Noting his call for this committee to be formed took place in 2007 as part of Treasury’s capital markets competitiveness initiatives, Paulson said ACAP’s work “is very important, this industry [the audit profession] is terribly important.” Once again alluding to current events, Paulson said, ““As I looked at my schedule this morning, I remember … 2007 seems a long time ago… I remember [former Treasury Secretary] George Schultz telling me the days would be long and the years would be short… for me, the days have been long and the years have been long.”

He stated that in discussions about competitiveness last year, “all of us thought accounting was right in the center” of capital market competitiveness, adding, "the lifeblood of capital markets are the financial statements, and the sustainability of the auditing profession is critical to investor confidence in our capital markets. Since that time, this has only become clearer, given some of these developments.”
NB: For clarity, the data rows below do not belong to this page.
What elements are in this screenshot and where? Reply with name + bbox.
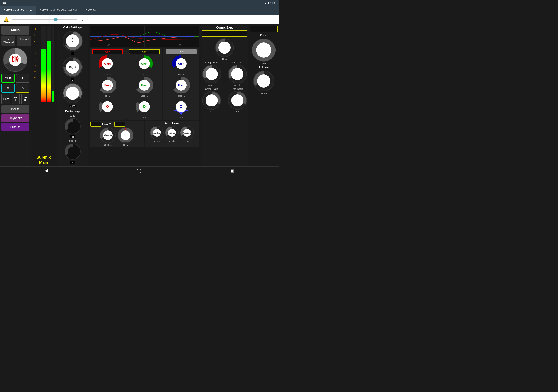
recents-icon[interactable]: ▣	[230, 168, 235, 173]
eq-freq-1k: 1k	[143, 44, 146, 47]
svg-text:Q: Q	[143, 105, 146, 109]
tab-bar: RME TotalMixFX Mixer RME TotalMixFX Chan…	[0, 6, 279, 15]
home-icon[interactable]: ◯	[137, 168, 141, 173]
eq-band3-q-knob[interactable]: Q	[172, 98, 191, 116]
release-knob-wrap: 300 ms	[250, 70, 278, 94]
exp-trsh-knob[interactable]	[227, 64, 247, 84]
attack-knob[interactable]	[215, 38, 234, 58]
gain-settings-column: Gain-Settings M ft 0 Right 0	[57, 24, 88, 166]
eq-band1-type-button[interactable]: type	[92, 49, 123, 54]
meter-bar-left	[41, 26, 46, 102]
gain-knob2-wrap: Right 0	[58, 56, 87, 81]
eq-band3-gain-knob[interactable]: Gain	[172, 54, 191, 73]
attack-value: 10 ms	[222, 58, 227, 60]
meter-bar-thin	[52, 26, 54, 102]
status-right: ⌖ ▴ ▮ 13:44	[262, 2, 276, 5]
fx-return-knob[interactable]	[64, 143, 81, 160]
meter-scale: +3 0 -6 -12 -18 -24 -30 -40 -50	[31, 26, 56, 102]
eq-band3-type-button[interactable]: type	[166, 49, 197, 54]
volume-slider-track[interactable]	[12, 19, 77, 20]
phl-button[interactable]: PH L	[12, 94, 20, 104]
eq-band2-freq-knob[interactable]: Freq	[135, 76, 154, 94]
chevron-down-icon[interactable]: ⌄	[81, 18, 84, 22]
auto-level-knobs: Max Gain 6.0 dB Headroom 6.0 dB	[150, 126, 194, 142]
meter-labels: +3 0 -6 -12 -18 -24 -30 -40 -50	[34, 26, 36, 102]
risetime-knob[interactable]: Risetime	[180, 126, 194, 140]
meter-label-n50: -50	[34, 77, 36, 79]
comp-ratio-knob[interactable]	[202, 91, 221, 110]
fx-return-label: return	[69, 139, 76, 142]
gain-knob3-value: 1.00	[69, 104, 76, 107]
meter-label-p3: +3	[34, 28, 36, 30]
exp-ratio-value: 1.0	[236, 111, 239, 113]
low-cut-empty-box-2[interactable]	[114, 122, 125, 127]
m-button[interactable]: M	[1, 84, 15, 93]
tab-channel-strip[interactable]: RME TotalMixFX Channel Strip	[36, 6, 82, 15]
tab-mixer[interactable]: RME TotalMixFX Mixer	[0, 6, 36, 15]
gain-knob2-svg[interactable]: Right	[62, 56, 84, 78]
lowcut-freq-knob[interactable]	[117, 127, 134, 144]
meter-label-n6: -6	[34, 40, 36, 42]
eq-freq-labels: 100 1k 10k	[90, 44, 199, 47]
fx-send-knob[interactable]	[64, 118, 81, 135]
release-knob[interactable]	[253, 70, 275, 92]
eq-band1-q-knob[interactable]: Q	[98, 98, 117, 116]
main-title-button[interactable]: Main	[1, 26, 29, 35]
meter-fill-left	[41, 49, 46, 102]
eq-band1-freq-value: 80 Hz	[105, 95, 110, 97]
svg-text:Q: Q	[180, 105, 183, 109]
status-left: ■■	[3, 1, 6, 5]
eq-column: 100 1k 10k type Gain -12.0 dB	[88, 24, 201, 166]
channel-next-button[interactable]: Channel >	[17, 36, 31, 46]
grade-knob[interactable]: Grade	[100, 127, 116, 144]
svg-point-72	[231, 94, 244, 106]
headroom-knob[interactable]: Headroom	[165, 126, 179, 140]
eq-band1-freq-knob[interactable]: Freq	[98, 76, 117, 94]
back-icon[interactable]: ◀	[44, 168, 48, 173]
eq-band2-type-button[interactable]: type	[129, 49, 160, 54]
svg-text:Grade: Grade	[104, 134, 112, 137]
comp-ratio-wrap: Comp. Ratio 1.0	[202, 87, 221, 113]
eq-band1-gain-knob[interactable]: Gain	[98, 54, 117, 73]
cue-button[interactable]: CUE	[1, 74, 15, 83]
svg-text:Q: Q	[106, 105, 109, 109]
meter-bar-right	[47, 26, 52, 102]
svg-text:Freq: Freq	[105, 84, 111, 87]
eq-band-1: type Gain -12.0 dB Freq 80 Hz	[90, 48, 126, 119]
gain-right-type-box[interactable]	[250, 26, 278, 32]
meter-panel: +3 0 -6 -12 -18 -24 -30 -40 -50	[31, 24, 57, 166]
gain-knob1-svg[interactable]: M ft	[62, 30, 84, 52]
playbacks-button[interactable]: Playbacks	[1, 114, 29, 122]
outputs-button[interactable]: Outputs	[1, 123, 29, 131]
svg-point-16	[68, 147, 77, 156]
bell-icon: 🔔	[3, 17, 9, 22]
eq-band2-gain-value: 7.0 dB	[141, 73, 147, 76]
battery-icon: ▮	[268, 2, 269, 5]
grade-value: 12 dB/oct	[104, 144, 112, 146]
meter-label-n40: -40	[34, 71, 36, 73]
r-button[interactable]: R	[16, 74, 29, 83]
phr-button[interactable]: PH R	[21, 94, 29, 104]
eq-band2-q-knob[interactable]: Q	[135, 98, 154, 116]
phantom-button[interactable]: +48V	[1, 94, 10, 104]
tab-other[interactable]: RME To...	[82, 6, 102, 15]
inputs-button[interactable]: Inputs	[1, 105, 29, 113]
eq-band2-gain-knob[interactable]: Gain	[135, 54, 154, 73]
exp-ratio-knob[interactable]	[227, 91, 247, 110]
max-gain-knob[interactable]: Max Gain	[150, 126, 164, 140]
comp-trsh-knob[interactable]	[202, 64, 221, 84]
low-cut-empty-box-1[interactable]	[90, 122, 101, 127]
fx-return-value: -oo	[70, 161, 75, 163]
meter-label-n12: -12	[34, 46, 36, 48]
volume-slider-thumb[interactable]	[54, 18, 58, 21]
s-button[interactable]: S	[16, 84, 29, 93]
gain-right-knob[interactable]	[252, 38, 276, 62]
low-cut-label: Low Cut	[102, 123, 113, 126]
comp-type-box[interactable]	[202, 30, 247, 37]
gain-knob3-svg[interactable]	[62, 82, 84, 104]
channel-prev-button[interactable]: < Channel	[1, 36, 15, 46]
svg-text:Max Gain: Max Gain	[153, 132, 161, 134]
eq-band3-freq-knob[interactable]: Freq	[172, 76, 191, 94]
comp-ratio-value: 1.0	[210, 111, 213, 113]
notification-bar: 🔔 ⌄	[0, 15, 279, 24]
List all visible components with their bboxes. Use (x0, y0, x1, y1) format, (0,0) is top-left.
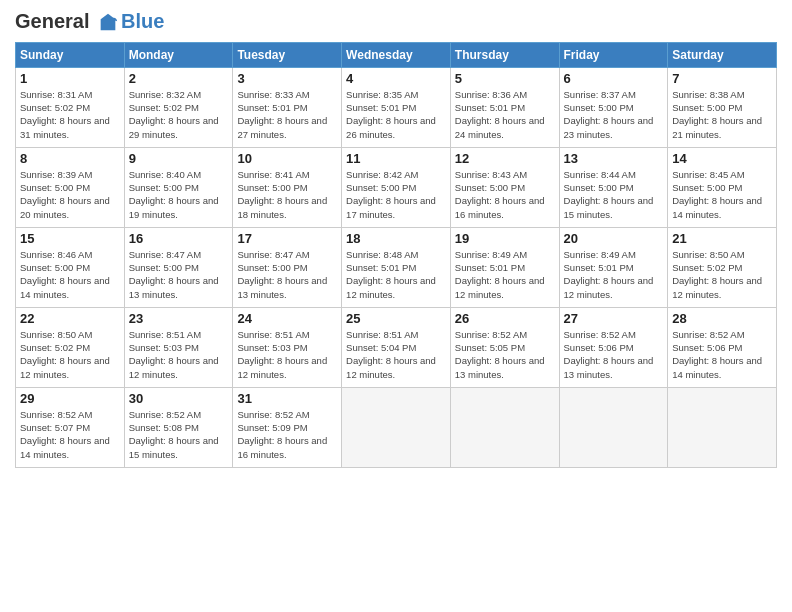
calendar-day-cell: 31Sunrise: 8:52 AMSunset: 5:09 PMDayligh… (233, 387, 342, 467)
calendar-day-cell: 11Sunrise: 8:42 AMSunset: 5:00 PMDayligh… (342, 147, 451, 227)
day-info: Sunrise: 8:48 AMSunset: 5:01 PMDaylight:… (346, 248, 446, 301)
day-number: 18 (346, 231, 446, 246)
calendar-day-cell: 20Sunrise: 8:49 AMSunset: 5:01 PMDayligh… (559, 227, 668, 307)
calendar-day-cell: 26Sunrise: 8:52 AMSunset: 5:05 PMDayligh… (450, 307, 559, 387)
calendar-day-cell: 16Sunrise: 8:47 AMSunset: 5:00 PMDayligh… (124, 227, 233, 307)
day-info: Sunrise: 8:43 AMSunset: 5:00 PMDaylight:… (455, 168, 555, 221)
day-number: 26 (455, 311, 555, 326)
calendar-day-cell: 14Sunrise: 8:45 AMSunset: 5:00 PMDayligh… (668, 147, 777, 227)
day-number: 14 (672, 151, 772, 166)
calendar-day-cell: 12Sunrise: 8:43 AMSunset: 5:00 PMDayligh… (450, 147, 559, 227)
day-number: 3 (237, 71, 337, 86)
calendar-day-cell: 30Sunrise: 8:52 AMSunset: 5:08 PMDayligh… (124, 387, 233, 467)
calendar-day-cell: 19Sunrise: 8:49 AMSunset: 5:01 PMDayligh… (450, 227, 559, 307)
day-info: Sunrise: 8:41 AMSunset: 5:00 PMDaylight:… (237, 168, 337, 221)
calendar-day-cell: 10Sunrise: 8:41 AMSunset: 5:00 PMDayligh… (233, 147, 342, 227)
day-info: Sunrise: 8:52 AMSunset: 5:06 PMDaylight:… (672, 328, 772, 381)
day-number: 16 (129, 231, 229, 246)
day-info: Sunrise: 8:52 AMSunset: 5:06 PMDaylight:… (564, 328, 664, 381)
day-number: 29 (20, 391, 120, 406)
weekday-header: Thursday (450, 42, 559, 67)
weekday-header: Wednesday (342, 42, 451, 67)
day-number: 1 (20, 71, 120, 86)
day-number: 12 (455, 151, 555, 166)
logo-blue: Blue (121, 10, 164, 33)
day-info: Sunrise: 8:49 AMSunset: 5:01 PMDaylight:… (564, 248, 664, 301)
calendar-day-cell: 8Sunrise: 8:39 AMSunset: 5:00 PMDaylight… (16, 147, 125, 227)
day-number: 31 (237, 391, 337, 406)
day-number: 28 (672, 311, 772, 326)
weekday-header: Sunday (16, 42, 125, 67)
day-number: 11 (346, 151, 446, 166)
day-number: 6 (564, 71, 664, 86)
day-number: 2 (129, 71, 229, 86)
day-number: 30 (129, 391, 229, 406)
day-number: 15 (20, 231, 120, 246)
day-number: 19 (455, 231, 555, 246)
calendar-day-cell: 27Sunrise: 8:52 AMSunset: 5:06 PMDayligh… (559, 307, 668, 387)
calendar-day-cell: 9Sunrise: 8:40 AMSunset: 5:00 PMDaylight… (124, 147, 233, 227)
calendar-day-cell: 23Sunrise: 8:51 AMSunset: 5:03 PMDayligh… (124, 307, 233, 387)
logo-icon (97, 12, 119, 34)
day-info: Sunrise: 8:47 AMSunset: 5:00 PMDaylight:… (129, 248, 229, 301)
calendar-day-cell: 6Sunrise: 8:37 AMSunset: 5:00 PMDaylight… (559, 67, 668, 147)
day-info: Sunrise: 8:44 AMSunset: 5:00 PMDaylight:… (564, 168, 664, 221)
day-number: 5 (455, 71, 555, 86)
calendar-week-row: 22Sunrise: 8:50 AMSunset: 5:02 PMDayligh… (16, 307, 777, 387)
calendar-day-cell: 24Sunrise: 8:51 AMSunset: 5:03 PMDayligh… (233, 307, 342, 387)
weekday-header-row: SundayMondayTuesdayWednesdayThursdayFrid… (16, 42, 777, 67)
calendar-week-row: 8Sunrise: 8:39 AMSunset: 5:00 PMDaylight… (16, 147, 777, 227)
calendar-day-cell: 18Sunrise: 8:48 AMSunset: 5:01 PMDayligh… (342, 227, 451, 307)
calendar-day-cell: 5Sunrise: 8:36 AMSunset: 5:01 PMDaylight… (450, 67, 559, 147)
calendar-day-cell: 7Sunrise: 8:38 AMSunset: 5:00 PMDaylight… (668, 67, 777, 147)
calendar-day-cell: 22Sunrise: 8:50 AMSunset: 5:02 PMDayligh… (16, 307, 125, 387)
calendar-day-cell: 28Sunrise: 8:52 AMSunset: 5:06 PMDayligh… (668, 307, 777, 387)
calendar-day-cell: 1Sunrise: 8:31 AMSunset: 5:02 PMDaylight… (16, 67, 125, 147)
day-info: Sunrise: 8:52 AMSunset: 5:09 PMDaylight:… (237, 408, 337, 461)
day-info: Sunrise: 8:37 AMSunset: 5:00 PMDaylight:… (564, 88, 664, 141)
weekday-header: Saturday (668, 42, 777, 67)
calendar-day-cell (450, 387, 559, 467)
header: General Blue (15, 10, 777, 34)
day-info: Sunrise: 8:52 AMSunset: 5:08 PMDaylight:… (129, 408, 229, 461)
calendar-day-cell: 21Sunrise: 8:50 AMSunset: 5:02 PMDayligh… (668, 227, 777, 307)
day-number: 20 (564, 231, 664, 246)
calendar-week-row: 29Sunrise: 8:52 AMSunset: 5:07 PMDayligh… (16, 387, 777, 467)
day-info: Sunrise: 8:51 AMSunset: 5:03 PMDaylight:… (237, 328, 337, 381)
day-info: Sunrise: 8:39 AMSunset: 5:00 PMDaylight:… (20, 168, 120, 221)
calendar-day-cell: 29Sunrise: 8:52 AMSunset: 5:07 PMDayligh… (16, 387, 125, 467)
day-number: 22 (20, 311, 120, 326)
calendar-day-cell: 17Sunrise: 8:47 AMSunset: 5:00 PMDayligh… (233, 227, 342, 307)
day-info: Sunrise: 8:52 AMSunset: 5:07 PMDaylight:… (20, 408, 120, 461)
day-number: 9 (129, 151, 229, 166)
weekday-header: Friday (559, 42, 668, 67)
calendar-week-row: 15Sunrise: 8:46 AMSunset: 5:00 PMDayligh… (16, 227, 777, 307)
day-info: Sunrise: 8:35 AMSunset: 5:01 PMDaylight:… (346, 88, 446, 141)
day-info: Sunrise: 8:42 AMSunset: 5:00 PMDaylight:… (346, 168, 446, 221)
day-info: Sunrise: 8:46 AMSunset: 5:00 PMDaylight:… (20, 248, 120, 301)
day-info: Sunrise: 8:51 AMSunset: 5:04 PMDaylight:… (346, 328, 446, 381)
day-info: Sunrise: 8:51 AMSunset: 5:03 PMDaylight:… (129, 328, 229, 381)
day-info: Sunrise: 8:32 AMSunset: 5:02 PMDaylight:… (129, 88, 229, 141)
day-info: Sunrise: 8:49 AMSunset: 5:01 PMDaylight:… (455, 248, 555, 301)
day-info: Sunrise: 8:36 AMSunset: 5:01 PMDaylight:… (455, 88, 555, 141)
day-info: Sunrise: 8:47 AMSunset: 5:00 PMDaylight:… (237, 248, 337, 301)
calendar-day-cell (668, 387, 777, 467)
day-info: Sunrise: 8:50 AMSunset: 5:02 PMDaylight:… (672, 248, 772, 301)
day-number: 10 (237, 151, 337, 166)
day-number: 25 (346, 311, 446, 326)
day-number: 23 (129, 311, 229, 326)
day-info: Sunrise: 8:31 AMSunset: 5:02 PMDaylight:… (20, 88, 120, 141)
logo: General Blue (15, 10, 164, 34)
calendar-day-cell: 13Sunrise: 8:44 AMSunset: 5:00 PMDayligh… (559, 147, 668, 227)
calendar-day-cell: 4Sunrise: 8:35 AMSunset: 5:01 PMDaylight… (342, 67, 451, 147)
calendar-table: SundayMondayTuesdayWednesdayThursdayFrid… (15, 42, 777, 468)
calendar-day-cell: 3Sunrise: 8:33 AMSunset: 5:01 PMDaylight… (233, 67, 342, 147)
weekday-header: Monday (124, 42, 233, 67)
day-info: Sunrise: 8:38 AMSunset: 5:00 PMDaylight:… (672, 88, 772, 141)
day-number: 4 (346, 71, 446, 86)
day-info: Sunrise: 8:52 AMSunset: 5:05 PMDaylight:… (455, 328, 555, 381)
day-number: 17 (237, 231, 337, 246)
calendar-day-cell: 15Sunrise: 8:46 AMSunset: 5:00 PMDayligh… (16, 227, 125, 307)
calendar-container: General Blue SundayMondayTuesdayWednesda… (0, 0, 792, 612)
“I very much welcome and am eager to receive your final report after you vote today,” said Paulson, adding, “I hope and believe what you do is going to contribute to, shape the necessary work to improving confidence in the financial markets.” Paulson also noted, “I know you’re going to vote on several very significant recommendations, including a market stability recommendation, and I think that’s very important.” [NOTE: The ‘market stability recommendation’ which Paulson alluded to would appear to be related to 2 of ACAP’s recommendations, summarized in the Fact Sheet as recommendations that

  • “the PCAOB monitor potential sources of catastrophic risk at auditing firms to prevent reduced auditor choice and significant market disruptions,” and for
  • “Creation of a mechanism for the preservation and rehabilitation of troubled larger public company auditing firms to prevent reduced auditor choice and significant market disruptions.”]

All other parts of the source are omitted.